Le Parc National Cœlacanthe (PNCoe) a franchi une étape importante vers la conservation marine en signant neuf accords de co-gestion avec les communautés de neuf des quinze villages situés dans le parc. Ces accords visent à établir trois nouvelles réserves naturelles, couvrant une superficie totale de 29,15 km², et à réglementer la participation des communautés dans la gestion de ces réserves, y compris les activités de surveillance.

Implication Communautaire et Efforts Collaboratifs

Les accords, élaborés de manière participative, inclusive et transparente, impliquent les communautés locales, les utilisateurs des ressources et les représentants des villages. Ils sont basés sur un diagnostic participatif réalisé avec les communautés villageoises, garantissant que les mesures de conservation répondent aux besoins et aux connaissances locales.

Objectifs de Conservation et Activités Interdites

La mission principale de ces accords est de conserver la biodiversité d’importance mondiale au sein du PNCoe en créant un système national d’aires protégées vaste et fonctionnel, représentatif de la richesse biologique du parc. Les accords interdisent plusieurs activités dans les zones réservées, notamment :

  • La pêche ou la collecte d’espèces animales et végétales
  • La déforestation
  • Les activités d’extraction
  • Le camping et les expéditions sans autorisation
  • L’occupation des espaces protégés
  • La recherche scientifique non autorisée
  • La possession de plantes, d’animaux ou d’autres éléments provenant de l’aire protégée en vue de la vente
  • La prise de vues ou le tournage de films sans autorisation

Surveillance et Application des Règles

Bien que des mesures de surveillance et de contrôle soient établies, leur application efficace reste un défi majeur. Cependant, l’engagement de la communauté et des parties prenantes à respecter ces accords est crucial pour le succès à long terme des efforts de conservation.

Détails sur les Réserves

Réserve 1 : Mbambani-Itsoundzou-Madzisani (18,59 km²)
Localisée le long de la côte sud-ouest de Grande Comore, cette réserve est un habitat clé pour le cœlacanthe en danger d’extinction (Latimeria chalumnae). Les activités de pêche y sont interdites pour prévenir les captures accidentelles. La zone est également fréquentée par plusieurs espèces de dauphins, avec un total de douze espèces de cétacés enregistrées dans les eaux du parc.

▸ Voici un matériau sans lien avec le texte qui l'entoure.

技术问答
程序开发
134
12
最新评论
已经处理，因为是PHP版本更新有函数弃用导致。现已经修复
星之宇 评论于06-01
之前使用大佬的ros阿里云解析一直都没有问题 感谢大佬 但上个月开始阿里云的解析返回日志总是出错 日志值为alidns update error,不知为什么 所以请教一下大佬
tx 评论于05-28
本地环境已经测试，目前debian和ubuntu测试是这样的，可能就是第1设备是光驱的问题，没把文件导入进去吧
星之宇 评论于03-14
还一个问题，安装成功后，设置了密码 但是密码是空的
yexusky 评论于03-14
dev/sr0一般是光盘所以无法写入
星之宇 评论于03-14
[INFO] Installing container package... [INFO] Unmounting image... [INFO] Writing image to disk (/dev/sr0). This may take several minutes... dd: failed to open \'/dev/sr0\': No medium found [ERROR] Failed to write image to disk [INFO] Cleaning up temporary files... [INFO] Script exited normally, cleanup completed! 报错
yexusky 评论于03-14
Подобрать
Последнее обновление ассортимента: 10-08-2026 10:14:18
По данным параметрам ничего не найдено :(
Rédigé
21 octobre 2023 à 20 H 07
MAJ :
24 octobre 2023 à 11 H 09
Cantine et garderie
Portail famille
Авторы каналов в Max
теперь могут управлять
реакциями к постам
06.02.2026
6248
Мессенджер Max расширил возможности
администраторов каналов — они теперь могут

Réserve 2 : Simamboini (1,32 km²)
Cette réserve vise à préserver les mangroves et la côte rocheuse adjacente. Des efforts de restauration et de protection sont en cours, incluant une interdiction totale de l’extraction de sable. Le site abrite sept espèces de palétuviers couvrant 5,58 hectares.

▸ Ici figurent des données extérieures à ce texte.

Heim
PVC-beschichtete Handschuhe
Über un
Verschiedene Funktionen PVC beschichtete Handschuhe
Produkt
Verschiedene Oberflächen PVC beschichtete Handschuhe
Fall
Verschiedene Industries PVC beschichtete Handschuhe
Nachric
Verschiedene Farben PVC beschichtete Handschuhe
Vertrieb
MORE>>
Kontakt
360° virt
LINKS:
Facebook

Réserve 3 : Chindini-Malé (9,24 km²)
L’objectif principal de cette réserve est de protéger les récifs coralliens et les herbiers marins. La pêche y est interdite, notamment la pêche à pied et l’utilisation de filets sur les platiers, afin de réduire la dégradation de ces habitats. Le récif frangeant de Chindini abrite 110 espèces de poissons réparties dans 67 genres et 48 familles, incluant le Napoléon (Cheilinus undulatus), une espèce en danger d’extinction. La zone est également un site de nidification pour les tortues vertes sur les plages de Malé et Chindini.

Partenaires Clés

  • Projet :Renforcement pour la Protection des Océans aux Comores (R-POC)
  • Association :Intervention pour le Développement et l’Environnement (AIDE)

Conclusion

Les accords de co-gestion au PNCoe reflètent l’esprit de collaboration entre les autorités du parc et les communautés locales, démontrant un engagement commun pour préserver la riche biodiversité marine de la région. Ces efforts garantiront la durabilité à long terme et la santé écologique du Parc National Cœlacanthe.